L’art est-il fini ?

04 avr. 2023
L’art est-il fini ?

Article en Français
Auteur: Jean-Marie Schaeffer

Avec la naissance récente de logiciels d’Intelligence Artificielle (IA) capables de générer « à la demande » des images (mimant des dessins, des peintures ou des photos), des vidéos, des pièces de musique ou des textes, un spectre est revenu hanter l’opinion publique et les médias : la mort, ou la fin, de l’art. En effet, dès lors que des algorithmes sont capables de générer des images, des musiques, des textes, l’art conçu comme entreprise proprement humaine n’est-il pas condamné à être une chose du passé ?

Ce spectre de la mort – ou de la fin – de l’art n’est pas nouveau. Son origine est connue : la thèse a été formulée pour la première fois par le philosophe G.W.F Hegel (1770-1833). Cependant, on le verra plus loin, elle avait chez lui une signification très spécifique qu’elle perdit dans sa transformation ultérieure en lieu commun utilisé pour se référer selon les contextes à des problèmes forts divers. Sa reprise actuelle en est un bon exemple. En effet ce qu’on craint dans le cas de l’IA ce n’est pas la mort ou la fin de l’art, mais la fin des artistes, qui, dit-on, seront remplacés par des algorithmes capables de créer, de façon autonome, le type d’œuvres autrefois créées par les artistes.

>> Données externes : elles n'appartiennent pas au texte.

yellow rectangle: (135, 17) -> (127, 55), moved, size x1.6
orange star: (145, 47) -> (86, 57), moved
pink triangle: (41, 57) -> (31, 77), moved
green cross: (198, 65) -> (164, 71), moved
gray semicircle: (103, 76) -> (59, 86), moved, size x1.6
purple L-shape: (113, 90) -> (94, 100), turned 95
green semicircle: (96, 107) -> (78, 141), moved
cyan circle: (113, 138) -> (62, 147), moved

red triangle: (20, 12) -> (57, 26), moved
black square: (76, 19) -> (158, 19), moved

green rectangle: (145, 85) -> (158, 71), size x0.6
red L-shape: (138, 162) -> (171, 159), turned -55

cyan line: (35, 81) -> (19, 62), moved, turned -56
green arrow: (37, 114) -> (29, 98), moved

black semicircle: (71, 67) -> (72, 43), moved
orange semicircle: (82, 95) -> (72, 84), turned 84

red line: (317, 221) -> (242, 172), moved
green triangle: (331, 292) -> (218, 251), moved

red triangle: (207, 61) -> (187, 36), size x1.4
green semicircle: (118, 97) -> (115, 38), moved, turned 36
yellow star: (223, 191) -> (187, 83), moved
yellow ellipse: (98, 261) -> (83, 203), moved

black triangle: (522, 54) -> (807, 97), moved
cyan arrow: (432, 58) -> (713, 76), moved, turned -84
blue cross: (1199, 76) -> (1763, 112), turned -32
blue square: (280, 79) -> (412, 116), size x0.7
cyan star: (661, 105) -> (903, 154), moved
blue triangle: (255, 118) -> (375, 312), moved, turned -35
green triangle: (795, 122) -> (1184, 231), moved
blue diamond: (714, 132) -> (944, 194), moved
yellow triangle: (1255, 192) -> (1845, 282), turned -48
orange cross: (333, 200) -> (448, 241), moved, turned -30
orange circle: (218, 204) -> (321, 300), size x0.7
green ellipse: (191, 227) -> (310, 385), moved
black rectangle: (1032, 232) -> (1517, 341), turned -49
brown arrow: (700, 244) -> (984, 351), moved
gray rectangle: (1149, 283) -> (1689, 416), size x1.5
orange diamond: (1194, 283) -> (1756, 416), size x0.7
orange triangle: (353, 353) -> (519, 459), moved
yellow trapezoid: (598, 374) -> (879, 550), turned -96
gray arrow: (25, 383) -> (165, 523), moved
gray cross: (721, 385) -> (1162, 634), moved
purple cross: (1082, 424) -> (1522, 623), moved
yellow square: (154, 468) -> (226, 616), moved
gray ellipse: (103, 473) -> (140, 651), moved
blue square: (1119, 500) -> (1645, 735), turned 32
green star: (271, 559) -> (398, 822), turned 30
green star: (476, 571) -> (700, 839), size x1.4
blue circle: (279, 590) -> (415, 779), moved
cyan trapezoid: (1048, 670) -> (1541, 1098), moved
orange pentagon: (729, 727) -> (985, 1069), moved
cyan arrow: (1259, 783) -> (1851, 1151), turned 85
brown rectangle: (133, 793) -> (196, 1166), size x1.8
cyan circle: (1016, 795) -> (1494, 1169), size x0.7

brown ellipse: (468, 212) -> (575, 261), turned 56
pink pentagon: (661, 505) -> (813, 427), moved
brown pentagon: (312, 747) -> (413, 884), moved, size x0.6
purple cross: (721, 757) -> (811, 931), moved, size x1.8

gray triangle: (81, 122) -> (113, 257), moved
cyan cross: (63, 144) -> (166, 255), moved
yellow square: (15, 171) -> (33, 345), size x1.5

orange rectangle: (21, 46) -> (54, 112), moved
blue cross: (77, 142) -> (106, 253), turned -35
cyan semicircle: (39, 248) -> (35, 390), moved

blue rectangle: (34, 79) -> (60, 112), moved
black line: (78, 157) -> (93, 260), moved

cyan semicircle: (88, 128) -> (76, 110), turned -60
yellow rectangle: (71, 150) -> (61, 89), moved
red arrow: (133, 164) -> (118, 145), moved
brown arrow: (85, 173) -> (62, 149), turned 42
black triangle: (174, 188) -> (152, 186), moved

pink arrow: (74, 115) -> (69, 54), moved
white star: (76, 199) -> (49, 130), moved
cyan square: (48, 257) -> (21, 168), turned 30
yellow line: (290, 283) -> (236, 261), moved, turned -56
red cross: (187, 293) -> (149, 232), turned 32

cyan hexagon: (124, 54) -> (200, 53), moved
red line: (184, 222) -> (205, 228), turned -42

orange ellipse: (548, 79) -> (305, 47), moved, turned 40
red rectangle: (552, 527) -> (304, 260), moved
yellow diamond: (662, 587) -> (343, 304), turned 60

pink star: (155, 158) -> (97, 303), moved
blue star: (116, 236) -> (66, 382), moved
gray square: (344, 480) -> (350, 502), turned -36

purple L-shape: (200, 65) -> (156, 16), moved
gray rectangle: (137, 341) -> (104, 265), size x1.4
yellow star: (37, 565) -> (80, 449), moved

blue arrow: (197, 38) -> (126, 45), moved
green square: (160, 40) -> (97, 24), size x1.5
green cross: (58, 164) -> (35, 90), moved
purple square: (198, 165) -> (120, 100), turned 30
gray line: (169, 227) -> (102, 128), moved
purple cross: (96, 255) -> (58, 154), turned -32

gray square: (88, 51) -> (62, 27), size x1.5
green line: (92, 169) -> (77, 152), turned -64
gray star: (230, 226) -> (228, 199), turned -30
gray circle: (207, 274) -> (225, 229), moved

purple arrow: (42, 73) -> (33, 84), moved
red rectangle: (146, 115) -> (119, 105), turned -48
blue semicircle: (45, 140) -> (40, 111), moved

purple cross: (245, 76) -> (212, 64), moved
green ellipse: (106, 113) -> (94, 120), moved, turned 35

Cette angoisse du « grand remplacement » n’est pas sans rappeler celle provoquée au dix-neuvième siècle par l’invention de la photographie qui, pensa-t-on, allait sonner le glas des dessinateurs et des graveurs. Dans le cas de l’IA la thèse est certes plus radicale : ce sont potentiellement tous les arts qui sont censés être concernés. Le précédent de la photographie peut néanmoins nous donner matière à réflexion, puisque de fait qu’elle n’a pas remplacé le dessin, ni la gravure. Elle n’a même pas empêché l’invention et le triomphe d’au moins un art graphique « manuel » nouveau : la bande dessinée. En fait, alors même qu’au début on avait considéré qu’elle était une image produite « naturellement » par la lumière sans intervention de l’homme, elle finit par acquérir elle-même le statut d’une pratique artistique (nouvelle).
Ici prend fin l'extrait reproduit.